In preparation for posting Clinical Coverage Policy 1A-20, NC Medicaid:
- Added coverage for 95800, Study of Sleep Patterns, Including Sleep Time, effective 4/1/2021.
- Updated prior authorization criteria to include coverage for a device utilizing Peripheral Arterial Tone (PAT), oximetry and actigraphy for unattended sleep studies, effective 4/1/2021.
- Added Section 3.3 and 3.4 as follows:
3.3 Repeat Polysomnography for Diagnosing Sleep Apnea
Medicaid and NCHC shall cover a repeat polysomnography for diagnosing sleep apnea, when the required documentation to justify the medical necessity for the repeated test is provided, and ONE of the following criteria are met:
a. the first study is technically inadequate due to equipment failure;
b. the beneficiary could not sleep or slept for an insufficient amount of time to allow a clinical diagnosis;
c. the results were inconclusive or ambiguous; or
d. initiation of therapy or confirmation of the efficacy of prescribed therapy is needed.
3.4 Follow-up Polysomnography
Medicaid and NCHC shall cover follow-up polysomnography when ONE of the following criteria are met:
a. After substantial weight loss has occurred in patients on CPAP for treatment of sleep-related breathing disorders to ascertain whether CPAP is still needed at the previously titrated pressure;
b. After substantial weight gain has occurred in patients previously treated with CPAP successfully, who are again symptomatic despite the continued use of CPAP, to ascertain whether pressure adjustments are needed; or
c. When clinical response is insufficient or when symptoms return despite a good initial response to treatment with CPAP.

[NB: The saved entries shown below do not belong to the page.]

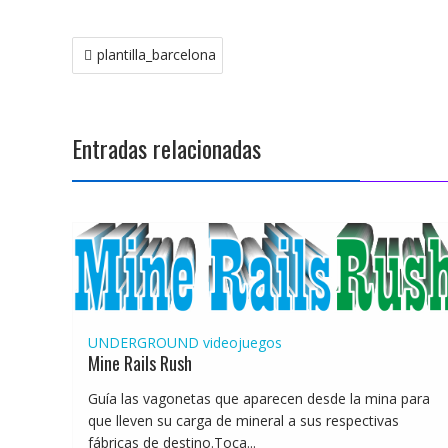
Navegación
plantilla_barcelona
de
entradas
Entradas relacionadas
UNDERGROUND
videojuegos
Mine Rails Rush
Guía las vagonetas que aparecen desde la mina para
que lleven su carga de mineral a sus respectivas
fábricas de destino.Toca...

- Added the following medical comorbidities not covered for home sleep tests (HST) in Section 4.2.1 Specific Criteria Not Covered by both Medicaid and NCHC:
- Moderate to severe pulmonary disease (e.g., patients on oxygen or regular bronchodilator use)

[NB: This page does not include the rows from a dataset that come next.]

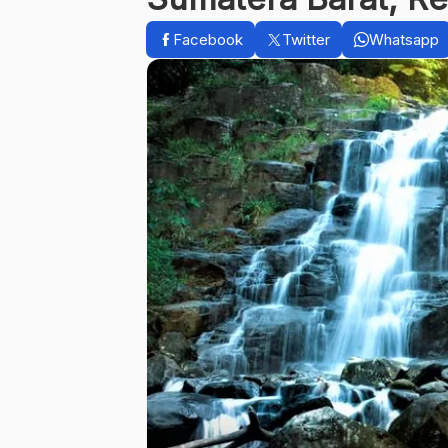
Facebook
Twitter
Whatsapp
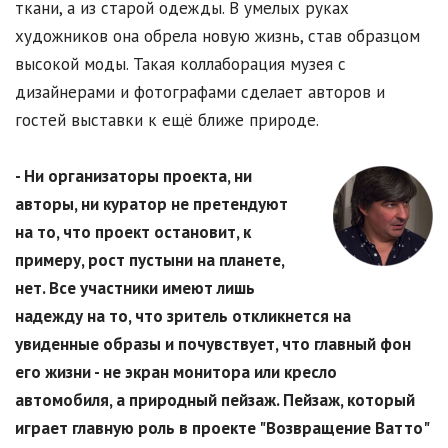
ткани, а из старой одежды. В умелых руках
художников она обрела новую жизнь, став образцом
высокой моды. Такая коллаборация музея с
дизайнерами и фотографами сделает авторов и
гостей выставки к ещё ближе природе.
- Ни организаторы проекта, ни
авторы, ни куратор не претендуют
на то, что проект остановит, к
примеру, рост пустыни на планете,
нет. Все участники имеют лишь
надежду на то, что зритель откликнется на
увиденные образы и почувствует, что главный фон
его жизни - не экран монитора или кресло
автомобиля, а природный пейзаж. Пейзаж, который
играет главную роль в проекте "Возвращение Ватто"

- Neuromuscular disease affecting muscles of respiration
- Congestive heart failure
- Suspicion of the presence of other sleep disorders, i.e. narcolepsy, parasomnia, or periodic limb movements of sleep
- Other respiratory disorders, impotence, restless legs syndrome
- History of stroke
- Chronic opioid medication use
- Added Section 7.2 Documentation
In order to perform the technical component (TC) of PSG and sleep testing (including HST), the following must be met:
The sleep center or laboratory must maintain documentation on file that indicates it is accredited by either:
- the American Academy of Sleep Medicine (AASM);
- the Accreditation Commission for Health Care (ACHC); or
- the Ambulatory Care Accreditation Program of the Joint Commission;
Providers are encouraged to review Clinical Policy 1A-20, Sleep Studies and Polysomnography Services to familiarize themselves with the updates.